Re: [PATCH v2 00/13] Dynamic Kernel Stacks
From: David Stevens
Date: Fri Apr 24 2026 - 18:49:54 EST
On Fri, Apr 24, 2026 at 3:21 PM Dave Hansen <dave.hansen@xxxxxxxxx> wrote:
> On 4/24/26 14:35, Pasha Tatashin wrote:
> > On 04-24 12:41, Dave Hansen wrote:
> >> On 4/24/26 12:14, David Stevens wrote:
> >>> The question is then: is this approach something that is fundamentally
> >>> untenable in the kernel
> >> Yes. Fundamentally untenable.
> >>
> >> Not allowing stack faults has been a wonderful simplification. It's one
> >> of those things that just plain makes the kernel easier to maintain.
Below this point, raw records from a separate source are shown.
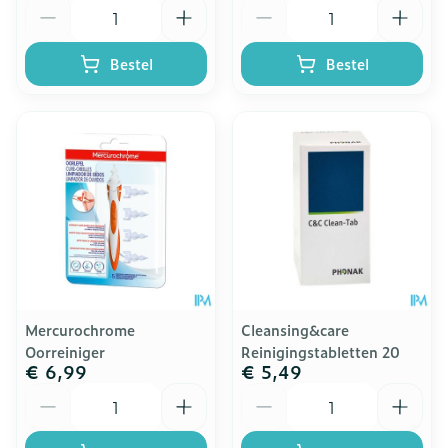
Aantal
Aantal
Bestel
Bestel
Mercurochrome
Cleansing&care
Oorreiniger
Reinigingstabletten 20
€ 6,99
€ 5,49
Aantal
Aantal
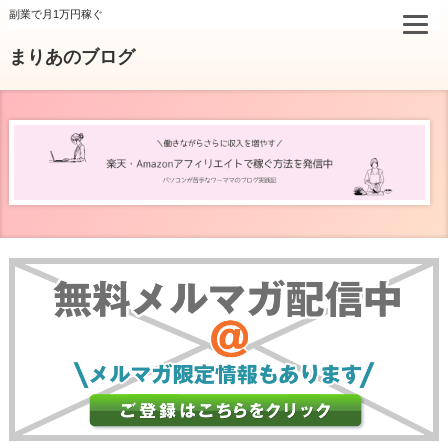
副業で月1万円稼ぐ
まりあのブログ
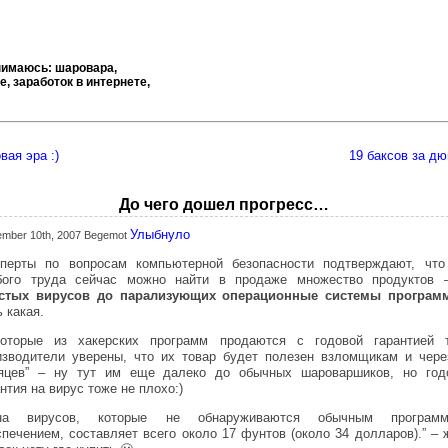
нимаюсь: шаровара,
, заработок в интернете,
вая эра :)
19 баксов за д
До чего дошел прогресс…
Улыбнуло
ember 10th, 2007 Begemot
сперты по вопросам компьютерной безопасности подтверждают, что
бого труда сейчас можно найти в продаже множество продуктов
стых вирусов до парализующих операционные системы програм
 какая.
которые из хакерских программ продаются с годовой гарантией т
изводители уверены, что их товар будет полезен взломщикам и чере
яцев” – ну тут им еще далеко до обычных шароваршиков, но год
нтия на вирус тоже не плохо:)
на вирусов, которые не обнаруживаются обычным програм
спечением, составляет всего около 17 фунтов (около 34 долларов).” – 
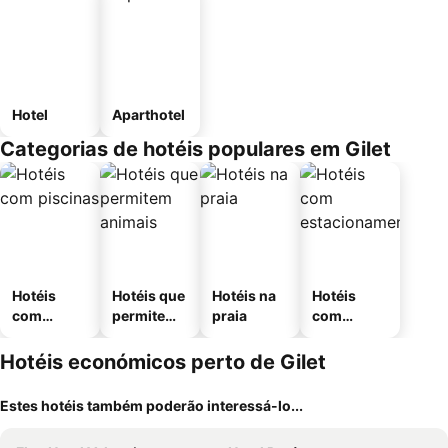
Hotel
Aparthotel
Categorias de hotéis populares em Gilet
Hotéis
Hotéis que
Hotéis na
Hotéis
com
permitem
praia
com
piscinas
animais
estaciona
mento
Hotéis económicos perto de Gilet
Estes hotéis também poderão interessá-lo...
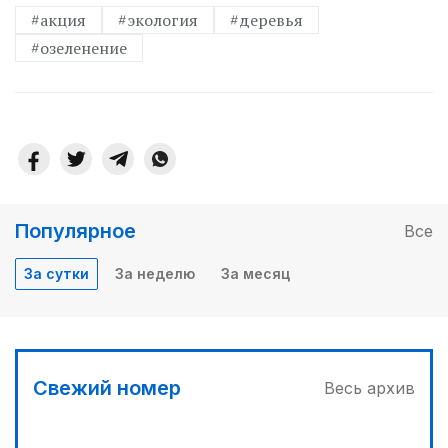
#акция
#экология
#деревья
#озеленение
Популярное
Все
За сутки
За неделю
За месяц
Свежий номер
Весь архив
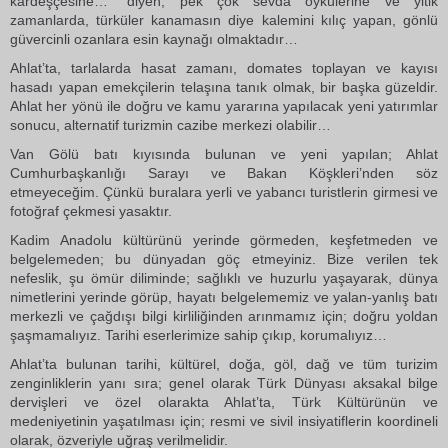
kardeşçesine…” diyen; pek çok sevda öykülerine ve yitik
zamanlarda, türküler kanamasın diye kalemini kılıç yapan, gönlü
güvercinli ozanlara esin kaynağı olmaktadır…
Ahlat’ta, tarlalarda hasat zamanı, domates toplayan ve kayısı
hasadı yapan emekçilerin telaşına tanık olmak, bir başka güzeldir.
Ahlat her yönü ile doğru ve kamu yararına yapılacak yeni yatırımlar
sonucu, alternatif turizmin cazibe merkezi olabilir…
Van Gölü batı kıyısında bulunan ve yeni yapılan; Ahlat
Cumhurbaşkanlığı Sarayı ve Bakan Köşkleri’nden söz
etmeyeceğim. Çünkü buralara yerli ve yabancı turistlerin girmesi ve
fotoğraf çekmesi yasaktır.
Kadim Anadolu kültürünü yerinde görmeden, keşfetmeden ve
belgelemeden; bu dünyadan göç etmeyiniz. Bize verilen tek
nefeslik, şu ömür diliminde; sağlıklı ve huzurlu yaşayarak, dünya
nimetlerini yerinde görüp, hayatı belgelememiz ve yalan-yanlış batı
merkezli ve çağdışı bilgi kirliliğinden arınmamız için; doğru yoldan
şaşmamalıyız. Tarihi eserlerimize sahip çıkıp, korumalıyız…
Ahlat’ta bulunan tarihi, kültürel, doğa, göl, dağ ve tüm turizim
zenginliklerin yanı sıra; genel olarak Türk Dünyası aksakal bilge
dervişleri ve özel olarakta Ahlat’ta, Türk Kültürünün ve
medeniyetinin yaşatılması için; resmi ve sivil insiyatiflerin koordineli
olarak, özveriyle uğraş verilmelidir.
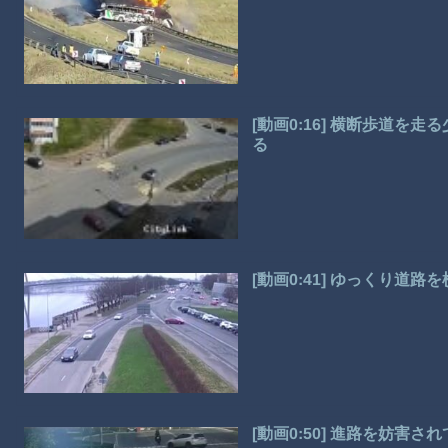
[動画0:16] 横断歩道
る
[動画0:41] ゆっくり道
[動画0:50] 進路を妨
> >> Saving low single digits of system memory is not exactly making me eager
> >> to go back to the harder-to-maintain days.
> >>
> >> I seriously doubt that this 1% is the lowest hanging fruit for memory
> >> bloat on these systems. 😉
> > This true until, in a fleet of millions of machines, you encounter a
> > one-in-a-billion chance of a stack overflow. You are then forced to
> > double the statically allocated kernel stacks on every machine, paying a
> > memory tax even though 99.999..% of threads never exceed 4K. This
> > overhead accumulates to petabytes of wasted capacity.
>
> I don't disagree with you. But, at that point, you're picking your
> poison: bugs dynamic kernel stacks versus crashes from stack overflows.
>
> At some point, I might be able to be talked into dynamic stack as a
> FRED-only feature. But FRED isn't widespread enough to go to the trouble
> today. I'm sure the folks who want this also don't want to wait until
> all the devices in the field have FRED because that even *longer* off.
Why does this need to be FRED only? True, the lack of reentrancy with
IST stacks complicates a few situations. That adds some complexity
beyond what's needed for FRED-only support, but the additional
complexity doesn't really seem like a hard blocker, at least if we
accept the complexity of kernel stack faults for FRED.